Je déblatère tout cela d'une traite et je vois petit à petit le visage de Mona se décomposer.

- Mais tu rigoles ou quoi ? Ça se trouve il t'a infecté et Nodéris est plein de maladies il faut que je t'emmène à l'institut !

- Non non Mona, écoute, stop tu ne comprend pas, je l'arrête alors qu'elle essaye de me tirer en dehors de chez moi. Écoute moi s'il te plaît. C'est pour ça, c'est pour ça ! On se connaît déjà lui et moi c'est pour ça tout ça !

Le sentiment chaleureux qui m'a enveloppé quand le sélecteur me l'a montré, la déception en voyant à l'inverse celui de Harry, la confiance que je lui ai spontanément accordé quelques secondes plus tôt. Tout s'explique. On se connaît, je ne sais d'où, mais je suis sûr que c'est vrai. Je suis sûr que c'est réellement lui mon match parfait. Je ne sais pas qui il est exactement, ni pourquoi il est venu me voir, mais je sais qu'il y a beaucoup à découvrir.

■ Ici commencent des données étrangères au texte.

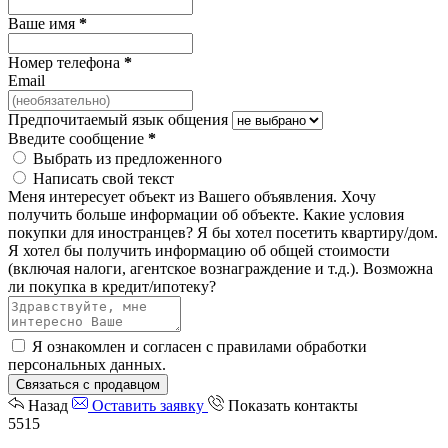
Ваше имя
*
Номер телефона
*
Email
Предпочитаемый язык общения
Введите сообщение
*
Выбрать из предложенного
Написать свой текст
Меня интересует объект из Вашего объявления.
Хочу
получить больше информации об объекте.
Какие условия
покупки для иностранцев?
Я бы хотел посетить квартиру/дом.
Я хотел бы получить информацию об общей стоимости
(включая налоги, агентское вознаграждение и т.д.).
Возможна
ли покупка в кредит/ипотеку?
Я ознакомлен и согласен с
правилами обработки
персональных данных
.
Связаться с продавцом
Назад
Оставить заявку
Показать контакты
5515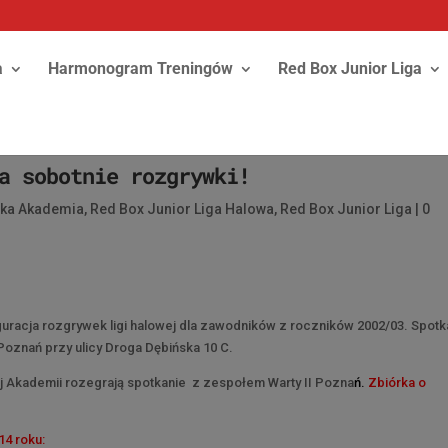
a
Harmonogram Treningów
Red Box Junior Liga
a sobotnie rozgrywki!
ska Akademia
,
Red Box Junior Liga Halowa
,
Red Box Junior Liga
|
0
guracja rozgrywek ligi halowej dla zawodników z roczników 2002/03. Spotk
Poznań przy ulicy Droga Dębińska 10 C.
ej Akademii rozegrają spotkanie z zespołem Warty II Pozna
ń
.
Zbiórka o
14 roku:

- Félix est un activiste fiché d'accord ? me réponds Mona rationnelle comme toujours. Il est recherché et si on le retrouve il va être exécuté ! Il ne faut pas que tu t'approches de lui !

Je l'écoute mais ça ne m'atteint pas réellement. Activiste fiché ou non, je sens qu'on est lié d'une quelconque manière.

- C'est trop tard... je murmure à ma meilleure amie.

Elle passe le reste de la nuit chez moi. Elle n'essaye pas d'insister plus quant à l'importance de me tenir éloignée de Félix, bien que ce ne soit pas moi qui ait décidé d'établir le contact, voyant que je n'avais pas la tête à être responsable. Je ne pense qu'à ça. A sa voix apaisante et aux quelques mots qu'elle a prononcés. Je ne me rappelle pas de lui, ni de son nom, ni de son visage. Mais je suis sûre d'avoir oublié. Je suis sûre qu'il ne ment pas. Et je suis sûre que ce n'était pas la dernière fois que je le voyais.